### SOURCE INFORMATION
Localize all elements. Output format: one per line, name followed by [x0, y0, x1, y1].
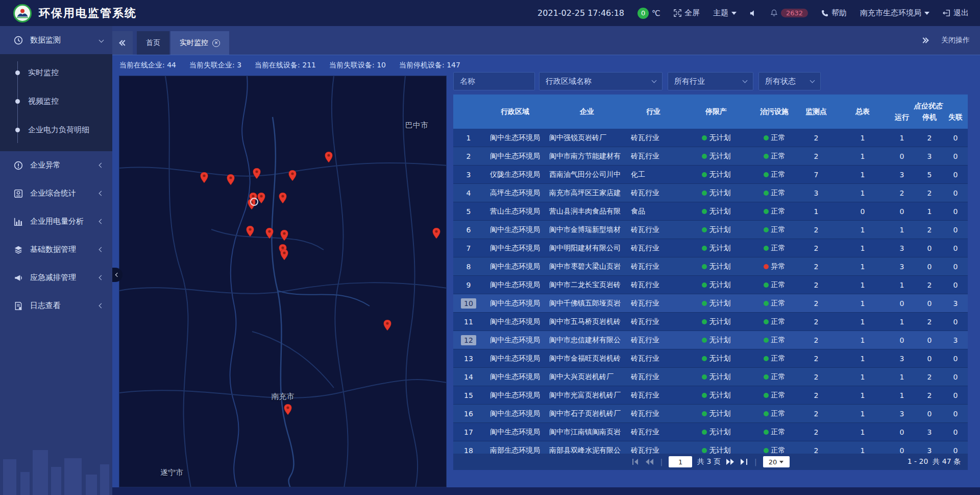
sidebar-item-4[interactable]: 企业用电量分析	[0, 207, 112, 235]
sidebar-item-label: 数据监测	[30, 35, 100, 45]
sidebar-item-7[interactable]: 日志查看	[0, 292, 112, 320]
map-pin[interactable]	[258, 193, 265, 203]
map-pin[interactable]	[289, 170, 297, 181]
sidebar-item-1[interactable]: 数据监测	[0, 26, 112, 54]
table-row[interactable]: 10 阆中生态环境局 阆中千佛镇五郎垭页岩 砖瓦行业 无计划 正常 2 1 0 …	[453, 294, 968, 313]
map-pin[interactable]	[279, 193, 287, 203]
next-page-button[interactable]	[726, 458, 735, 465]
fullscreen-button[interactable]: 全屏	[674, 8, 700, 18]
table-row[interactable]: 2 阆中生态环境局 阆中市南方节能建材有 砖瓦行业 无计划 正常 2 1 0 3…	[453, 147, 968, 166]
sound-toggle-button[interactable]	[750, 10, 757, 17]
cell-industry: 砖瓦行业	[628, 188, 679, 198]
table-row[interactable]: 4 高坪生态环境局 南充市高坪区王家店建 砖瓦行业 无计划 正常 3 1 2 2…	[453, 184, 968, 202]
sidebar-item-2[interactable]: 企业异常	[0, 151, 112, 179]
name-filter-input[interactable]	[460, 77, 528, 86]
status-dot-green	[702, 282, 707, 288]
fullscreen-icon	[674, 9, 681, 17]
map-pin[interactable]	[325, 152, 332, 162]
industry-filter-select[interactable]: 所有行业	[668, 72, 753, 90]
status-dot-green	[702, 411, 707, 416]
tabs-scroll-left-button[interactable]	[112, 31, 133, 55]
close-icon[interactable]: ✕	[212, 39, 220, 47]
cell-lost: 0	[943, 446, 968, 454]
cell-region: 阆中生态环境局	[484, 244, 546, 253]
cell-stop: 2	[916, 226, 943, 234]
col-header-industry: 行业	[628, 95, 679, 129]
status-dot-green	[702, 246, 707, 251]
map-pin[interactable]	[284, 404, 291, 415]
table-row[interactable]: 5 营山生态环境局 营山县润丰肉食品有限 食品 无计划 正常 1 0 0 1 0	[453, 202, 968, 221]
status-dot-green	[702, 135, 707, 140]
map-city-label: 南充市	[272, 392, 295, 402]
sidebar-subitem[interactable]: 实时监控	[0, 58, 112, 87]
table-row[interactable]: 3 仪陇生态环境局 西南油气田分公司川中 化工 无计划 正常 7 1 3 5 0	[453, 166, 968, 184]
cell-industry: 化工	[628, 170, 679, 179]
cell-meters: 1	[837, 152, 888, 160]
col-header-company: 企业	[546, 95, 628, 129]
table-row[interactable]: 6 阆中生态环境局 阆中市金博瑞新型墙材 砖瓦行业 无计划 正常 2 1 1 2…	[453, 221, 968, 239]
close-operations-button[interactable]: 关闭操作	[941, 36, 970, 45]
map-pin[interactable]	[432, 228, 440, 239]
cell-facility-status: 异常	[753, 262, 795, 271]
pagination-bar: | 共 3 页 | 20 1 - 20 共 47 条	[453, 454, 968, 470]
map-pin[interactable]	[227, 174, 234, 185]
chevron-down-icon	[779, 461, 783, 463]
table-row[interactable]: 13 阆中生态环境局 阆中市金福旺页岩机砖 砖瓦行业 无计划 正常 2 1 3 …	[453, 349, 968, 368]
logout-button[interactable]: 退出	[943, 8, 969, 18]
sidebar-subitem[interactable]: 企业电力负荷明细	[0, 115, 112, 144]
table-row[interactable]: 11 阆中生态环境局 阆中市五马桥页岩机砖 砖瓦行业 无计划 正常 2 1 1 …	[453, 313, 968, 331]
map-pin[interactable]	[247, 226, 254, 237]
table-row[interactable]: 18 南部生态环境局 南部县双峰水泥有限公 砖瓦行业 无计划 正常 2 1 0 …	[453, 441, 968, 454]
cell-points: 2	[795, 355, 837, 363]
table-row[interactable]: 8 阆中生态环境局 阆中市枣碧大梁山页岩 砖瓦行业 无计划 异常 2 1 3 0…	[453, 257, 968, 276]
cell-stop: 1	[916, 207, 943, 216]
first-page-button[interactable]	[631, 458, 640, 465]
tab-首页[interactable]: 首页	[137, 31, 169, 55]
col-header-stop: 停机	[916, 112, 943, 129]
map-pin[interactable]	[281, 230, 288, 241]
cell-points: 2	[795, 336, 837, 344]
map-pin[interactable]	[253, 168, 260, 179]
org-dropdown[interactable]: 南充市生态环境局	[860, 8, 929, 18]
status-filter-select[interactable]: 所有状态	[758, 72, 821, 90]
double-chevron-right-icon[interactable]	[923, 38, 928, 42]
map-panel[interactable]: 巴中市南充市遂宁市	[119, 76, 447, 487]
previous-page-button[interactable]	[645, 458, 654, 465]
cell-index: 8	[453, 262, 484, 272]
status-dot-green	[702, 301, 707, 306]
stat-value: 10	[377, 61, 386, 69]
tab-实时监控[interactable]: 实时监控✕	[170, 31, 229, 55]
region-filter-select[interactable]: 行政区域名称	[539, 72, 663, 90]
table-row[interactable]: 14 阆中生态环境局 阆中大兴页岩机砖厂 砖瓦行业 无计划 正常 2 1 1 2…	[453, 368, 968, 386]
table-row[interactable]: 9 阆中生态环境局 阆中市二龙长宝页岩砖 砖瓦行业 无计划 正常 2 1 1 2…	[453, 276, 968, 294]
cell-facility-status: 正常	[753, 133, 795, 143]
page-size-select[interactable]: 20	[763, 456, 790, 467]
table-row[interactable]: 17 阆中生态环境局 阆中市江南镇阆南页岩 砖瓦行业 无计划 正常 2 1 0 …	[453, 423, 968, 441]
table-row[interactable]: 16 阆中生态环境局 阆中市石子页岩机砖厂 砖瓦行业 无计划 正常 2 1 3 …	[453, 405, 968, 423]
map-pin[interactable]	[383, 320, 391, 331]
table-row[interactable]: 1 阆中生态环境局 阆中强锐页岩砖厂 砖瓦行业 无计划 正常 2 1 1 2 0	[453, 129, 968, 147]
cell-region: 仪陇生态环境局	[484, 170, 546, 179]
theme-dropdown[interactable]: 主题	[713, 8, 737, 18]
sidebar-subitem[interactable]: 视频监控	[0, 87, 112, 115]
map-pin[interactable]	[201, 172, 208, 183]
sidebar-item-5[interactable]: 基础数据管理	[0, 235, 112, 264]
table-row[interactable]: 15 阆中生态环境局 阆中市光富页岩机砖厂 砖瓦行业 无计划 正常 2 1 1 …	[453, 386, 968, 405]
name-filter-field[interactable]	[453, 72, 535, 90]
notifications[interactable]: 2632	[770, 9, 808, 17]
sidebar-item-6[interactable]: 应急减排管理	[0, 264, 112, 292]
sidebar-item-3[interactable]: 企业综合统计	[0, 179, 112, 207]
table-row[interactable]: 12 阆中生态环境局 阆中市忠信建材有限公 砖瓦行业 无计划 正常 2 1 0 …	[453, 331, 968, 349]
cell-run: 1	[888, 134, 916, 142]
help-button[interactable]: 帮助	[821, 8, 847, 18]
cell-company: 阆中市二龙长宝页岩砖	[546, 280, 628, 290]
cell-facility-status: 正常	[753, 391, 795, 400]
map-pin[interactable]	[266, 228, 274, 239]
cell-company: 阆中市石子页岩机砖厂	[546, 409, 628, 418]
map-pin[interactable]	[281, 249, 288, 260]
cell-limit-status: 无计划	[679, 152, 753, 161]
sidebar-item-label: 企业用电量分析	[30, 217, 100, 226]
table-row[interactable]: 7 阆中生态环境局 阆中明阳建材有限公司 砖瓦行业 无计划 正常 2 1 3 0…	[453, 239, 968, 257]
page-number-input[interactable]	[669, 456, 692, 467]
last-page-button[interactable]	[740, 458, 748, 465]
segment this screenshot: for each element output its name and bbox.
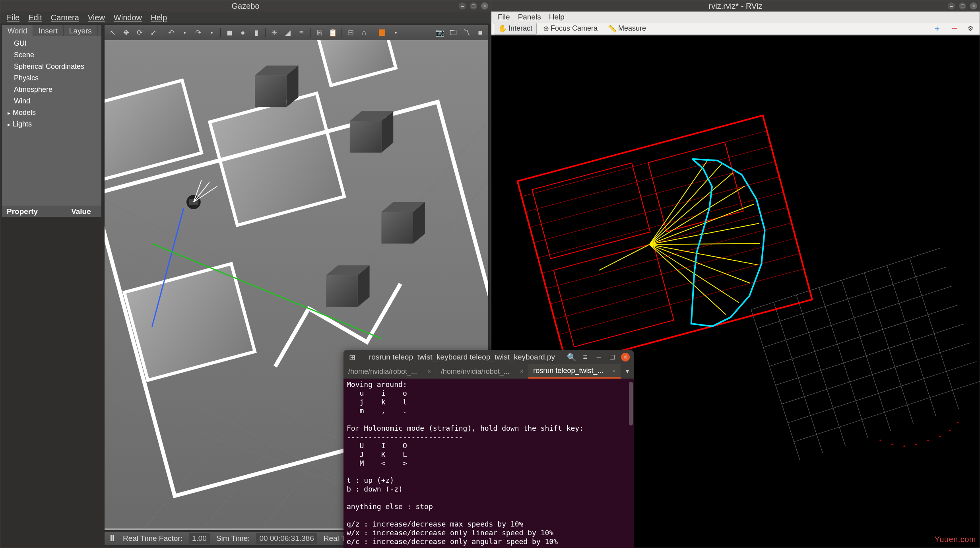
add-button[interactable]: ＋ (929, 22, 945, 35)
undo-dropdown-icon[interactable]: ▾ (179, 27, 190, 38)
move-icon[interactable]: ✥ (120, 27, 132, 38)
svg-point-77 (879, 439, 881, 441)
log-icon[interactable]: 🗔 (448, 27, 459, 38)
hamburger-icon[interactable]: ≡ (580, 352, 590, 362)
rtf-label: Real Time Factor: (123, 534, 182, 543)
target-icon: ⊕ (543, 24, 549, 33)
sphere-icon[interactable]: ● (237, 27, 248, 38)
menu-edit[interactable]: Edit (24, 12, 46, 24)
tab-world[interactable]: World (2, 25, 33, 36)
spotlight-icon[interactable]: ◢ (282, 27, 293, 38)
snap-icon[interactable]: ∩ (359, 27, 370, 38)
terminal-window: ⊞ rosrun teleop_twist_keyboard teleop_tw… (343, 350, 634, 548)
menu-window[interactable]: Window (110, 12, 146, 24)
measure-button[interactable]: 📏Measure (604, 23, 650, 34)
tree-wind[interactable]: Wind (6, 95, 97, 107)
term-minimize-button[interactable]: – (594, 352, 604, 362)
align-icon[interactable]: ⊟ (345, 27, 356, 38)
cursor-icon[interactable]: ↖ (107, 27, 118, 38)
tree-gui[interactable]: GUI (6, 38, 97, 49)
tab-close-icon[interactable]: × (520, 368, 523, 375)
terminal-title: rosrun teleop_twist_keyboard teleop_twis… (361, 353, 563, 361)
hand-icon: ✋ (498, 24, 507, 33)
rviz-menu-file[interactable]: File (494, 12, 514, 23)
plot-icon[interactable]: 〽 (461, 27, 472, 38)
rtf-value: 1.00 (189, 533, 210, 544)
dropdown-icon[interactable]: ▾ (390, 27, 401, 38)
redo-dropdown-icon[interactable]: ▾ (206, 27, 217, 38)
focus-camera-button[interactable]: ⊕Focus Camera (539, 23, 602, 34)
rotate-icon[interactable]: ⟳ (134, 27, 145, 38)
settings-icon[interactable]: ⚙ (964, 23, 977, 33)
term-maximize-button[interactable]: □ (607, 352, 617, 362)
terminal-titlebar[interactable]: ⊞ rosrun teleop_twist_keyboard teleop_tw… (343, 350, 634, 364)
gazebo-titlebar[interactable]: Gazebo – □ × (0, 0, 491, 12)
tab-layers[interactable]: Layers (64, 25, 98, 36)
menu-file[interactable]: File (3, 12, 23, 24)
tab-close-icon[interactable]: × (613, 368, 616, 374)
svg-rect-18 (350, 121, 382, 153)
paste-icon[interactable]: 📋 (327, 27, 338, 38)
video-icon[interactable]: ■ (475, 27, 486, 38)
tree-scene[interactable]: Scene (6, 49, 97, 61)
rviz-menu-help[interactable]: Help (545, 12, 569, 23)
watermark: Yuuen.com (934, 535, 976, 544)
terminal-body[interactable]: Moving around: u i o j k l m , . For Hol… (343, 379, 634, 548)
term-tab-0[interactable]: /home/nvidia/robot_...× (343, 364, 436, 379)
tab-close-icon[interactable]: × (427, 368, 431, 375)
minimize-button[interactable]: – (459, 2, 466, 10)
svg-rect-15 (255, 76, 287, 107)
tree-lights[interactable]: Lights (6, 119, 97, 130)
tree-models[interactable]: Models (6, 107, 97, 119)
tree-spherical[interactable]: Spherical Coordinates (6, 61, 97, 72)
property-header: Property Value (2, 206, 101, 217)
cube-icon[interactable]: ◼ (224, 27, 235, 38)
menu-camera[interactable]: Camera (47, 12, 83, 24)
term-close-button[interactable]: × (621, 353, 630, 361)
menu-help[interactable]: Help (147, 12, 171, 24)
rviz-menu-panels[interactable]: Panels (514, 12, 545, 23)
menu-view[interactable]: View (84, 12, 109, 24)
dirlight-icon[interactable]: ≡ (296, 27, 307, 38)
rviz-title: rviz.rviz* - RViz (709, 2, 763, 11)
prop-property: Property (2, 206, 43, 217)
rviz-menubar: File Panels Help (491, 12, 980, 23)
interact-button[interactable]: ✋Interact (494, 23, 537, 35)
svg-point-81 (927, 439, 929, 441)
term-tab-1[interactable]: /home/nvidia/robot_...× (436, 364, 529, 379)
scrollbar[interactable] (629, 382, 633, 426)
maximize-button[interactable]: □ (470, 2, 477, 10)
pause-button[interactable]: ⏸ (108, 533, 116, 544)
close-button[interactable]: × (481, 2, 488, 10)
new-tab-icon[interactable]: ⊞ (347, 352, 357, 362)
gazebo-toolbar: ↖ ✥ ⟳ ⤢ ↶ ▾ ↷ ▾ ◼ ● ▮ ☀ ◢ ≡ ⎘ 📋 ⊟ ∩ ▾ 📷 … (105, 25, 488, 40)
gazebo-left-panel: World Insert Layers GUI Scene Spherical … (2, 25, 101, 217)
world-tree: GUI Scene Spherical Coordinates Physics … (2, 36, 101, 132)
tab-insert[interactable]: Insert (33, 25, 64, 36)
scale-icon[interactable]: ⤢ (147, 27, 159, 38)
rviz-maximize-button[interactable]: □ (959, 2, 966, 10)
copy-icon[interactable]: ⎘ (314, 27, 325, 38)
tree-physics[interactable]: Physics (6, 72, 97, 84)
sun-icon[interactable]: ☀ (269, 27, 280, 38)
tab-dropdown-icon[interactable]: ▾ (621, 364, 634, 379)
svg-point-80 (915, 443, 917, 445)
remove-button[interactable]: − (947, 21, 961, 36)
svg-point-78 (891, 443, 893, 445)
redo-icon[interactable]: ↷ (192, 27, 204, 38)
ruler-icon: 📏 (608, 24, 617, 33)
gazebo-menubar: File Edit Camera View Window Help (0, 12, 491, 23)
screenshot-icon[interactable]: 📷 (434, 27, 445, 38)
record-icon[interactable] (376, 27, 388, 38)
rviz-minimize-button[interactable]: – (948, 2, 955, 10)
search-icon[interactable]: 🔍 (567, 352, 576, 362)
term-tab-2[interactable]: rosrun teleop_twist_...× (528, 364, 621, 379)
cylinder-icon[interactable]: ▮ (251, 27, 262, 38)
svg-point-83 (949, 429, 951, 431)
tree-atmosphere[interactable]: Atmosphere (6, 84, 97, 95)
terminal-tabs: /home/nvidia/robot_...× /home/nvidia/rob… (343, 364, 634, 379)
svg-rect-21 (381, 212, 413, 244)
rviz-close-button[interactable]: × (970, 2, 977, 10)
rviz-titlebar[interactable]: rviz.rviz* - RViz – □ × (491, 0, 980, 12)
undo-icon[interactable]: ↶ (165, 27, 177, 38)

### THE TASK
From the listing, reproduce every line where the word "points" is present.

### RESULT OF THE TASK
cell-points: 2	[795, 355, 837, 363]
cell-points: 2	[795, 336, 837, 344]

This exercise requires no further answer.